++++ RECORDS SHOWN
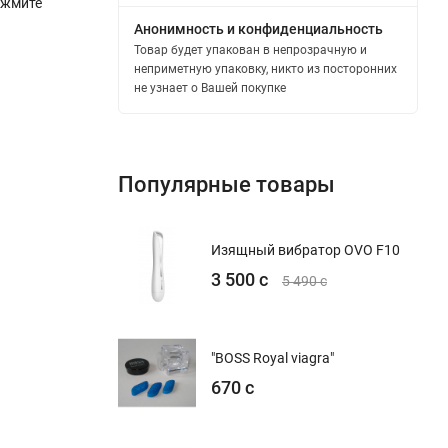
ажмите
Анонимность и конфиденциальность
Товар будет упакован в непрозрачную и
неприметную упаковку, никто из посторонних
не узнает о Вашей покупке
Популярные товары
Изящный вибратор OVO F10
3 500 с
5 490 с
"BOSS Royal viagra"
670 с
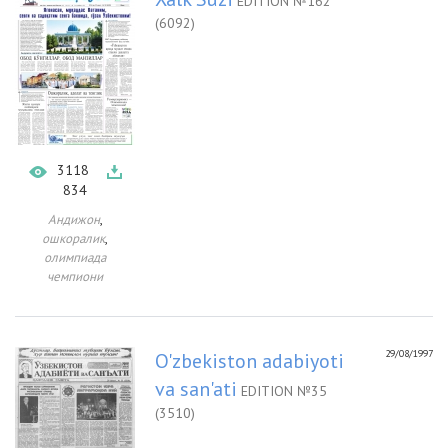
EDITION №162
(6092)
3118
834
,
Андижон
,
ошкоралик
олимпиада
чемпиони
29/08/1997
O'zbekiston adabiyoti
va san'ati
EDITION №35
(3510)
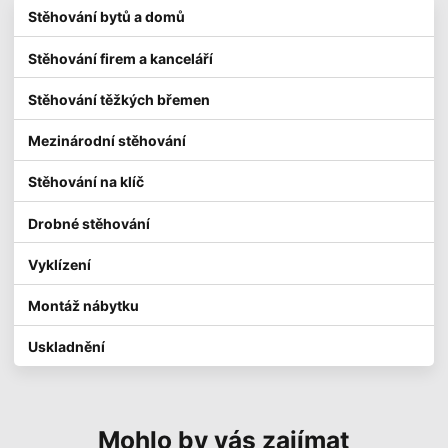
Stěhování bytů a domů
Stěhování firem a kanceláří
Stěhování těžkých břemen
Mezinárodní stěhování
Stěhování na klíč
Drobné stěhování
Vyklízení
Montáž nábytku
Uskladnění
Mohlo by vás zajímat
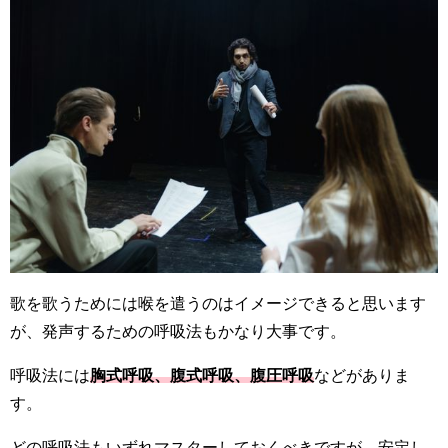
歌を歌うためには喉を遣うのはイメージできると思います
が、発声するための呼吸法もかなり大事です。
呼吸法には
胸式呼吸、腹式呼吸、腹圧呼吸
などがありま
す。
どの呼吸法もいずれマスターしておくべきですが、安定し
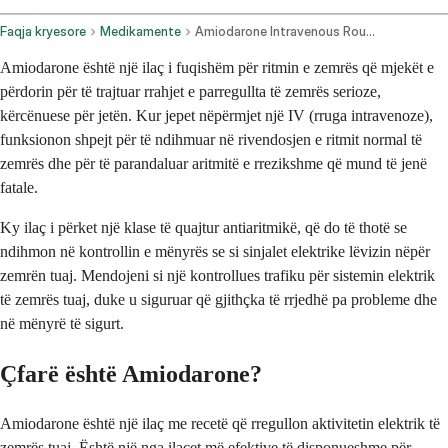
Faqja kryesore
Medikamente
Amiodarone Intravenous Route
Amiodarone është një ilaç i fuqishëm për ritmin e zemrës që mjekët e
përdorin për të trajtuar rrahjet e parregullta të zemrës serioze,
kërcënuese për jetën. Kur jepet nëpërmjet një IV (rruga intravenoze),
funksionon shpejt për të ndihmuar në rivendosjen e ritmit normal të
zemrës dhe për të parandaluar aritmitë e rrezikshme që mund të jenë
fatale.
Ky ilaç i përket një klase të quajtur antiaritmikë, që do të thotë se
ndihmon në kontrollin e mënyrës se si sinjalet elektrike lëvizin nëpër
zemrën tuaj. Mendojeni si një kontrollues trafiku për sistemin elektrik
të zemrës tuaj, duke u siguruar që gjithçka të rrjedhë pa probleme dhe
në mënyrë të sigurt.
Çfarë është Amiodarone?
Amiodarone është një ilaç me recetë që rregullon aktivitetin elektrik të
zemrës tuaj. Është një nga ilaçet më efektive të disponueshme për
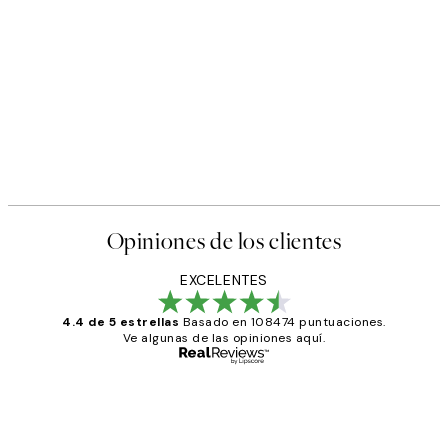
Opiniones de los clientes
EXCELENTES
4.4 de 5 estrellas
Basado en 108474 puntuaciones.
Ve algunas de las opiniones aquí.
Comprador verificado
Opiniones
de
He comprado más de una vez en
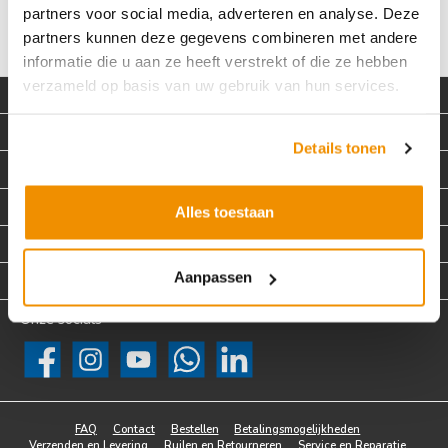
partners voor social media, adverteren en analyse. Deze
partners kunnen deze gegevens combineren met andere
informatie die u aan ze heeft verstrekt of die ze hebben
verzameld op basis van uw gebruik van hun services.
Contact
Klantenservice
Details tonen
Over iUsed
Zakelijk
Alles toestaan
Extra informatie
Aanpassen
Betaalmethodes
Onze socials
Facebook
Instagram
YouTube
WhatsApp
LinkedIn
FAQ
Contact
Bestellen
Betalingsmogelijkheden
Verzenden en Levering
Ruilen en Retourneren
Service en Reparatie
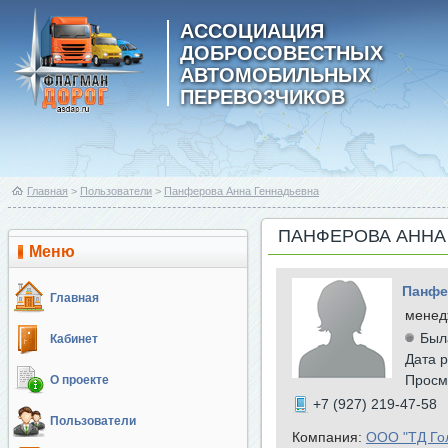
АССОЦИАЦИЯ
ДОБРОСОВЕСТНЫХ
АВТОМОБИЛЬНЫХ
ПЕРЕВОЗЧИКОВ
Главная
>
Пользователи
>
Панферова Анна Геннадьевна
ПАНФЕРОВА АННА
Меню
Панфе
Главная
менед
Был
Кабинет
Дата р
Просм
О проекте
+7 (927) 219-47-58
Пользователи
Компания:
ООО "ТД Го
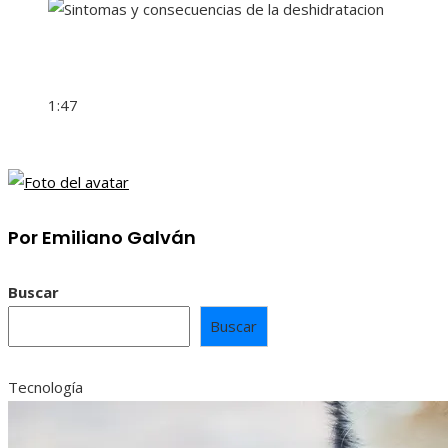
1:47
Por Emiliano Galván
Buscar
Buscar
Tecnología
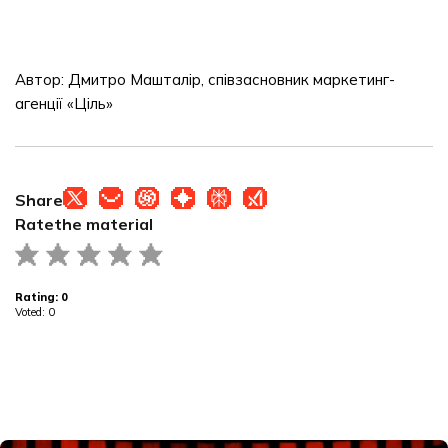
Автор: Дмитро Машталір, співзасновник маркетинг-
агенції «Ціль»
Share
Rate
the material
Rating:
0
Voted:
0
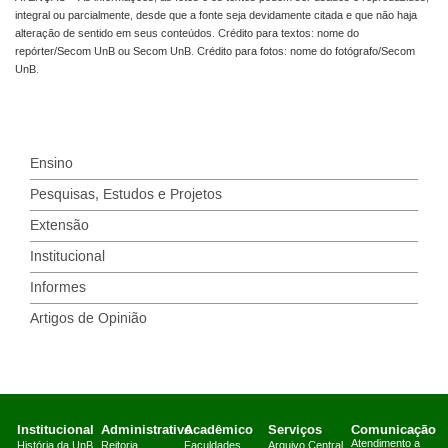
integral ou parcialmente, desde que a fonte seja devidamente citada e que não haja
alteração de sentido em seus conteúdos. Crédito para textos: nome do
repórter/Secom UnB ou Secom UnB. Crédito para fotos: nome do fotógrafo/Secom
UnB.
Ensino
Pesquisas, Estudos e Projetos
Extensão
Institucional
Informes
Artigos de Opinião
Institucional
Administrativo
Acadêmico
Serviços
Comunicação
Atendimento a
História da UnB
Reitoria
Faculdades
Arquivo Central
++++++++
TASK INSTRUCTIONS: Look through the data and show every line containing "Amiodarone".

ANSWER:
Amiodarone Intravenous Route
Amiodarone është një ilaç i fuqishëm për ritmin e zemrës që mjekët e
Çfarë është Amiodarone?
Amiodarone është një ilaç me recetë që rregullon aktivitetin elektrik të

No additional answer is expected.